Dima Sorkin wrote:
On 12/3/06, Digvijoy Chatterjee wrote:
Thanks,
the heap allocation code (malloc) ran without a problem..
so does a stack overflow mean ,that the stack can grow only to a
maximum size in the memory ??..who sets this ,and how does one change
this..
ulimit
10,000,000 integers seems very little to overflow the stack.
It is a least 40MB which seems unreasonably high. See below on my
machine (in kB):
bash-3.00$ ulimit -s
10240
On my current (32-bit Windows) platform:
$ ulimit -s
2032
So, if you intend portable code, you surely can't count on availability
of larger stacks. 1MB per thread used to be a typical hard limit for
static linked 32-bit linux libraries.
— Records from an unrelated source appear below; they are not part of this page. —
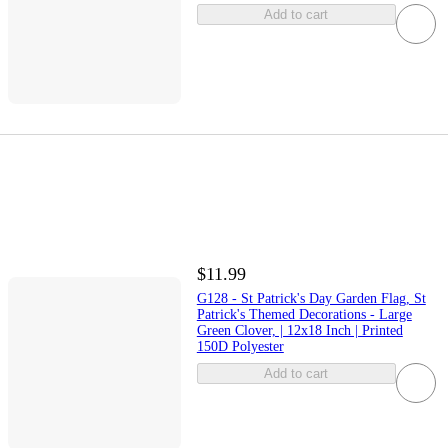
Add to cart
$11.99
G128 - St Patrick's Day Garden Flag, St
Patrick's Themed Decorations - Large
Green Clover, | 12x18 Inch | Printed
150D Polyester
Add to cart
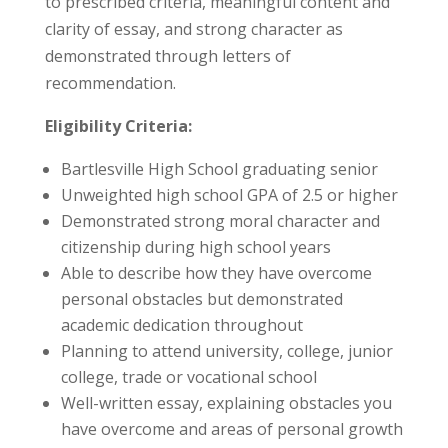
to prescribed criteria, meaningful content and
clarity of essay, and strong character as
demonstrated through letters of
recommendation.
Eligibility Criteria:
Bartlesville High School graduating senior
Unweighted high school GPA of 2.5 or higher
Demonstrated strong moral character and
citizenship during high school years
Able to describe how they have overcome
personal obstacles but demonstrated
academic dedication throughout
Planning to attend university, college, junior
college, trade or vocational school
Well-written essay, explaining obstacles you
have overcome and areas of personal growth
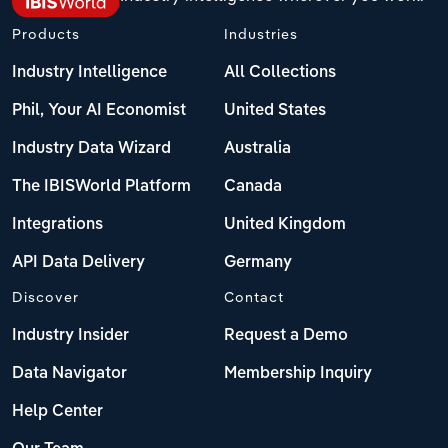
Products
Industries
Industry Intelligence
All Collections
Phil, Your AI Economist
United States
Industry Data Wizard
Australia
The IBISWorld Platform
Canada
Integrations
United Kingdom
API Data Delivery
Germany
Discover
Contact
Industry Insider
Request a Demo
Data Navigator
Membership Inquiry
Help Center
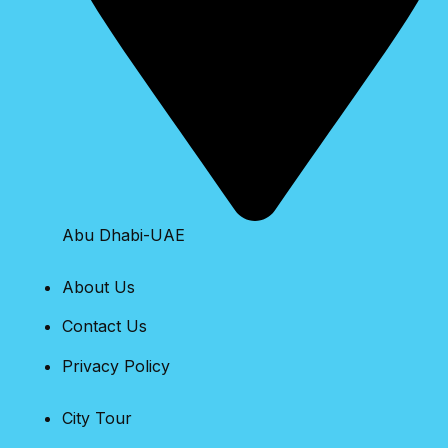
Abu Dhabi-UAE
About Us
Contact Us
Privacy Policy
City Tour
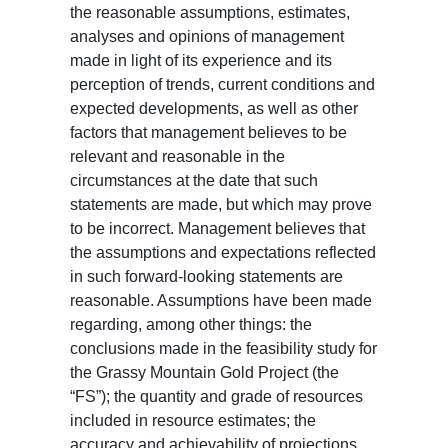
the reasonable assumptions, estimates,
analyses and opinions of management
made in light of its experience and its
perception of trends, current conditions and
expected developments, as well as other
factors that management believes to be
relevant and reasonable in the
circumstances at the date that such
statements are made, but which may prove
to be incorrect. Management believes that
the assumptions and expectations reflected
in such forward-looking statements are
reasonable. Assumptions have been made
regarding, among other things: the
conclusions made in the feasibility study for
the Grassy Mountain Gold Project (the
“FS”); the quantity and grade of resources
included in resource estimates; the
accuracy and achievability of projections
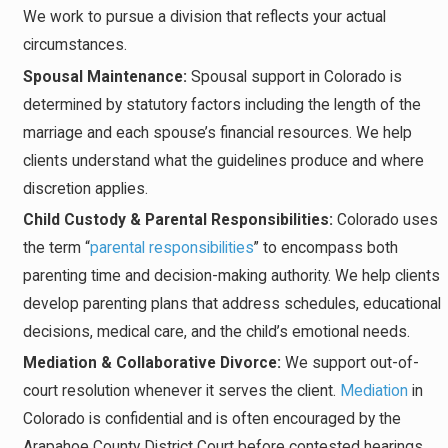
We work to pursue a division that reflects your actual
circumstances.
Spousal Maintenance:
Spousal support in Colorado is
determined by statutory factors including the length of the
marriage and each spouse’s financial resources. We help
clients understand what the guidelines produce and where
discretion applies.
Child Custody & Parental Responsibilities:
Colorado uses
the term “
parental responsibilities
” to encompass both
parenting time and decision-making authority. We help clients
develop parenting plans that address schedules, educational
decisions, medical care, and the child’s emotional needs.
Mediation & Collaborative Divorce:
We support out-of-
court resolution whenever it serves the client.
Mediation
in
Colorado is confidential and is often encouraged by the
Arapahoe County District Court before contested hearings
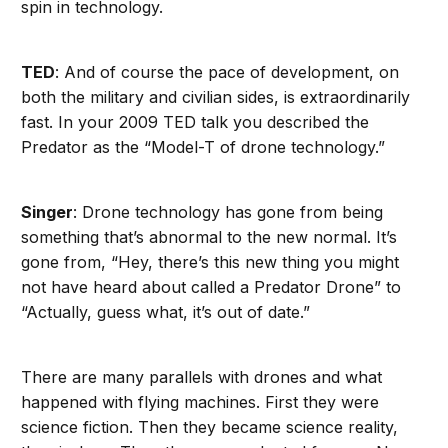
spin in technology.
TED
: And of course the pace of development, on
both the military and civilian sides, is extraordinarily
fast. In your 2009 TED talk you described the
Predator as the “Model-T of drone technology.”
Singer
: Drone technology has gone from being
something that’s abnormal to the new normal. It’s
gone from, “Hey, there’s this new thing you might
not have heard about called a Predator Drone” to
“Actually, guess what, it’s out of date.”
There are many parallels with drones and what
happened with flying machines. First they were
science fiction. Then they became science reality,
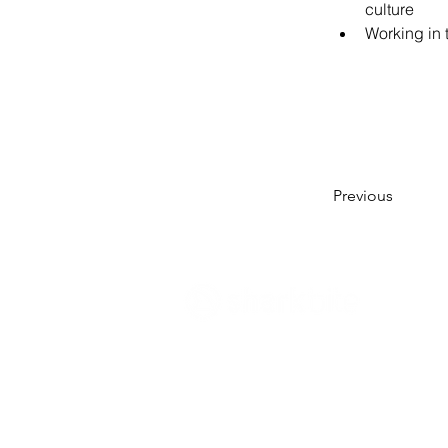
culture
Working in 
Previous
Innovate what matters
- Sharkbite Innov
sustainability and innovation consultan
Munich. We promote change from withi
organizations with the right strategies 
innovation and sustainability
and support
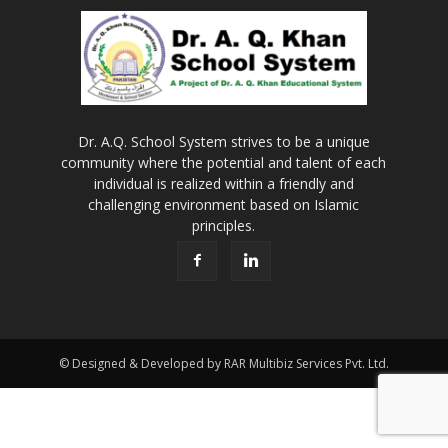
Dr. A.Q. School System strives to be a unique
community where the potential and talent of each
individual is realized within a friendly and
challenging environment based on Islamic
principles.
© Designed & Developed by RAR Multibiz Services Pvt. Ltd.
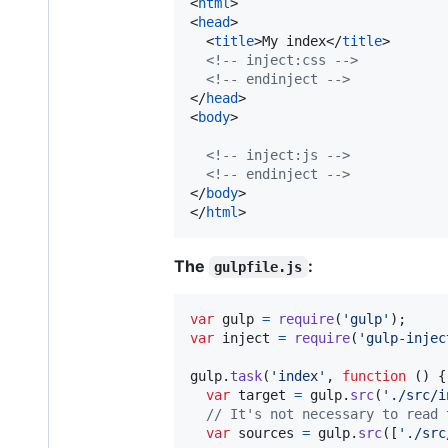
<
html
>
<
head
>
<
title
>
My index
</
title
>
<!-- inject:css -->
<!-- endinject -->
</
head
>
<
body
>
<!-- inject:js -->
<!-- endinject -->
</
body
>
</
html
>
The
:
gulpfile.js
var
gulp
=
require
(
'gulp'
)
;
var
inject
=
require
(
'gulp-injec
gulp
.
task
(
'index'
,
function
(
)
{
var
target
=
gulp
.
src
(
'./src/i
// It's not necessary to read 
var
sources
=
gulp
.
src
(
[
'./src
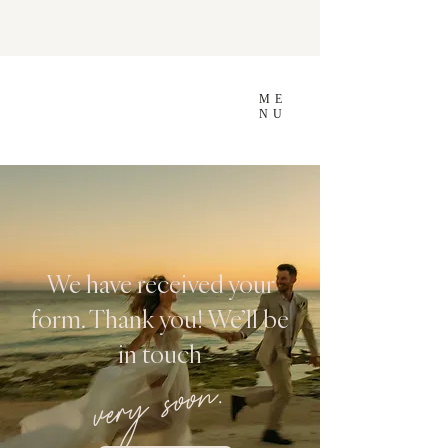
ME
NU
We have received your
form. Thank you! We’ll be
in touch
very soon.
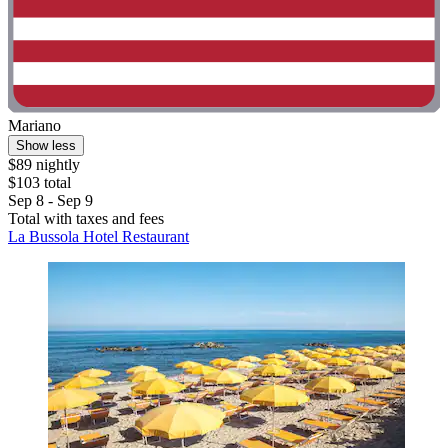
Mariano
Show less
$89 nightly
$103 total
Sep 8 - Sep 9
Total with taxes and fees
La Bussola Hotel Restaurant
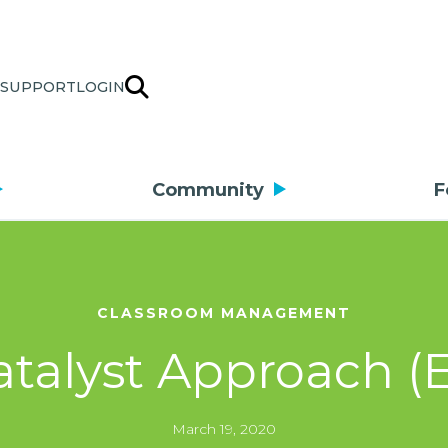
SUPPORT
LOGIN
Community
F
CLASSROOM MANAGEMENT
talyst Approach (E
March 19, 2020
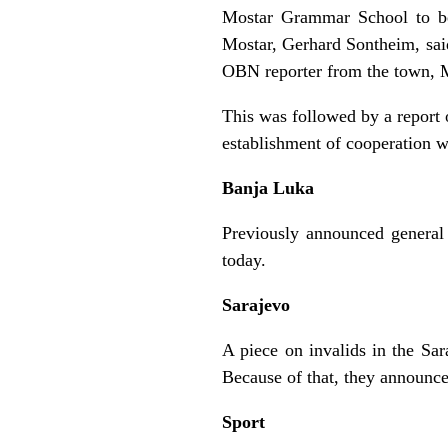
Mostar Grammar School to be
Mostar, Gerhard Sontheim, said
OBN reporter from the town, 
This was followed by a report 
establishment of cooperation 
Banja Luka
Previously announced general 
today.
Sarajevo
A piece on invalids in the Sa
Because of that, they announced
Sport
The 1MB per thread stack thing
was ubiquitous enough to require hardware level changes since the
original P4, which had cache mapping conflicts ("64k aliasing") between
stacks at 1MB intervals, as implemented by the most popular C platform.
The hardware fix still is vulnerable to problems with stacks at
intervals of multiples of 8MB, if I understand the situation correctly.
Standard C, of course, says nothing about stacks and their sizes, but it
doesn't say that you can ignore limitations of common platforms.